Artículo
Domingo 07 de Junio de 2009
¿Y cómo escribía la preciosa Teresa Wilms Montt?

Luis Vargas Saavedra

Ante la deslumbrante belleza de Teresa Wilms Montt, los críticos de su época eran incapaces de una evaluación objetiva de su obra literaria. Mucho señoreaban los ojos más lindos que hayan mirado a Chile. Por supuesto que esas donosuras son un don físico que nada influye en el don creativo. Sí en la leyenda.

¿Y cómo escribía la preciosa T.W.M.? Lejos de su mirada, a salvo de su rostro y de su voz, acaso podamos ser más imparciales que Juan Ramón Jiménez, quien escribiera: “Unos fragmentos de tu diario me sobrecogieron... Eran líneas como de un primitivo de cualquier literatura grande: un griego, por ejemplo, que fuera completamente de hoy, de mañana, de siempre”, en tanto que Vicente Huidobro exclamara: “¿En qué bellezas temblorosas se estrujó tu dolor?’’.

Lo primero que emana de la prosa de T.W.M. es un vaho a violetas, a moda caduca: “Los hombres me juzgarían loca si me vieran vagar por los cementerios, como un solitario chacal que por caprichos infames del destino recibió un alma de terciopelo”. Sentimentalismo exaltado hasta ostentarse, signos de exclamación para darle más acústica a la frase y mayor retumbe al pulso encabritado, o grave impacto a la lágrima resbalada.

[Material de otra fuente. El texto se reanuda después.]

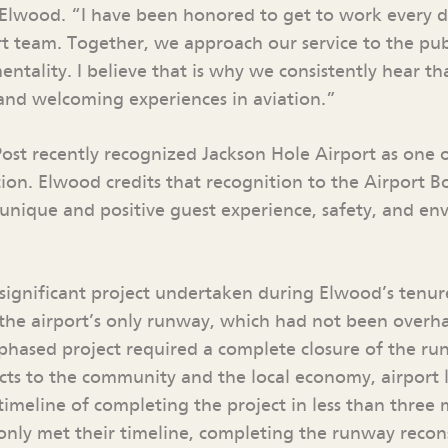
 Elwood. “I have been honored to get to work every 
rt team. Together, we approach our service to the pub
entality. I believe that is why we consistently hear t
t and welcoming experiences in aviation.”
st recently recognized Jackson Hole Airport as one o
tion. Elwood credits that recognition to the Airport B
nique and positive guest experience, safety, and en
significant project undertaken during Elwood’s tenur
 the airport’s only runway, which had not been overha
-phased project required a complete closure of the ru
ts to the community and the local economy, airport l
timeline of completing the project in less than three
only met their timeline, completing the runway recons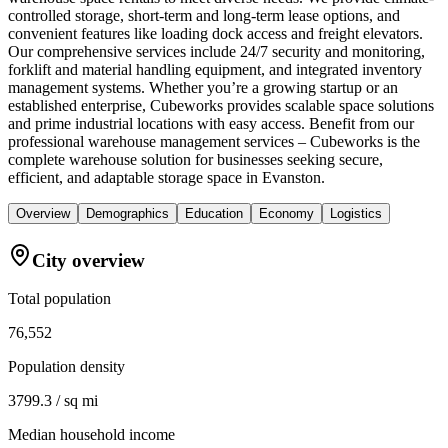
controlled storage, short-term and long-term lease options, and
convenient features like loading dock access and freight elevators.
Our comprehensive services include 24/7 security and monitoring,
forklift and material handling equipment, and integrated inventory
management systems. Whether you’re a growing startup or an
established enterprise, Cubeworks provides scalable space solutions
and prime industrial locations with easy access. Benefit from our
professional warehouse management services – Cubeworks is the
complete warehouse solution for businesses seeking secure,
efficient, and adaptable storage space in Evanston.
Overview
Demographics
Education
Economy
Logistics
City overview
Total population
76,552
Population density
3799.3 / sq mi
Median household income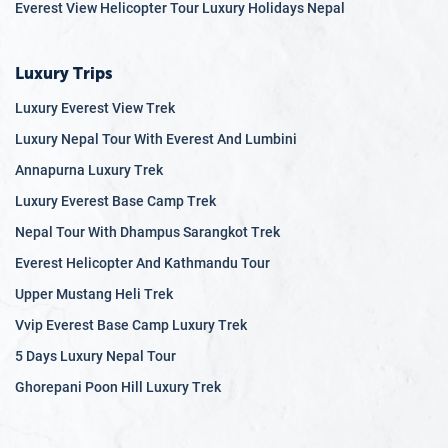
Everest View Helicopter Tour Luxury Holidays Nepal
Luxury Trips
Luxury Everest View Trek
Luxury Nepal Tour With Everest And Lumbini
Annapurna Luxury Trek
Luxury Everest Base Camp Trek
Nepal Tour With Dhampus Sarangkot Trek
Everest Helicopter And Kathmandu Tour
Upper Mustang Heli Trek
Vvip Everest Base Camp Luxury Trek
5 Days Luxury Nepal Tour
Ghorepani Poon Hill Luxury Trek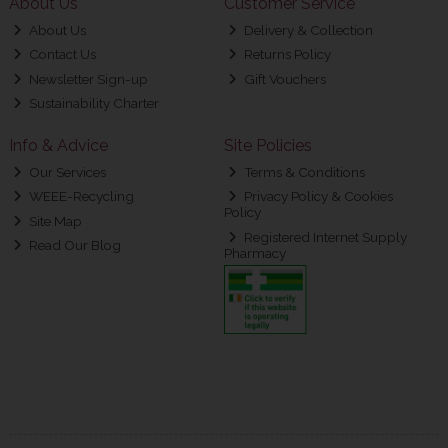
About Us
Customer Service
About Us
Delivery & Collection
Contact Us
Returns Policy
Newsletter Sign-up
Gift Vouchers
Sustainability Charter
Info & Advice
Site Policies
Our Services
Terms & Conditions
WEEE-Recycling
Privacy Policy & Cookies
Policy
Site Map
Registered Internet Supply
Read Our Blog
Pharmacy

“De pronto una sombra se ilumina en mi soledad, la de un amor lleno aún de fulgor humano. De mis labios maravillosos se escapan sollozos de admiración; cual víboras se desenroscan al abrazo de mis brazos ondulantes, entre sus anillas de nácar”. Ahí se ejemplifica la martirología autoconsentida, el placer de ser víctima del amor, todo ello una escalada a lo sublime, pero a un sublime teatral, a lo Sarah Bernhardt con los ojos en blanco y las manos palpando el cielo. Pleno romanticismo rezagado en la periferia de Europa, el arte concebido como exaltación de la exaltación: “Como las almas que habitan los claustros envelados de albos o negros tules, así la mía cambia de ropaje en sus confidencias con la vida y en sus secretas tramas con la muerte”.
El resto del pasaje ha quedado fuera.